Exercise brief:
In the records below, find the line holding "置いておいてもストレスを感じません。充電もUSB経由で" and the line holding "動できる体組成計はこれだけなので事実上一択". Set down both, with every line between them, exactly.

Provided data:
◆ ◆ ◆ ◆ ◆ ◆ ◆
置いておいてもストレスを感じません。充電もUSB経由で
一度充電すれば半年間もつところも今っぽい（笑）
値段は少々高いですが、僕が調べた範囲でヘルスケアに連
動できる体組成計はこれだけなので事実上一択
◆ ◆ ◆ ◆ ◆ ◆ ◆
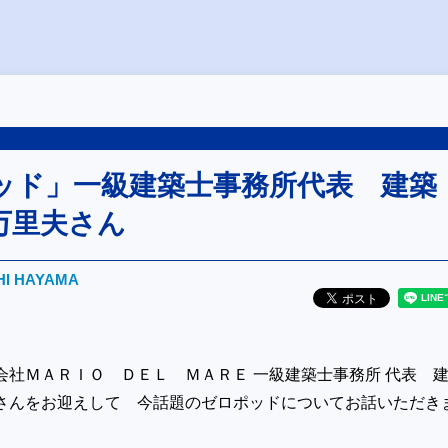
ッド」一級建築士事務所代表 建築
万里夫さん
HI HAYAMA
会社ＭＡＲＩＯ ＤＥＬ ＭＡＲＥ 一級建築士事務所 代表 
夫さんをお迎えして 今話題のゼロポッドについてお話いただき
◆ ◆ ◆ ◆ ◆ ◆ ◆
Response to the exercise:
置いておいてもストレスを感じません。充電もUSB経由で
一度充電すれば半年間もつところも今っぽい（笑）
値段は少々高いですが、僕が調べた範囲でヘルスケアに連
動できる体組成計はこれだけなので事実上一択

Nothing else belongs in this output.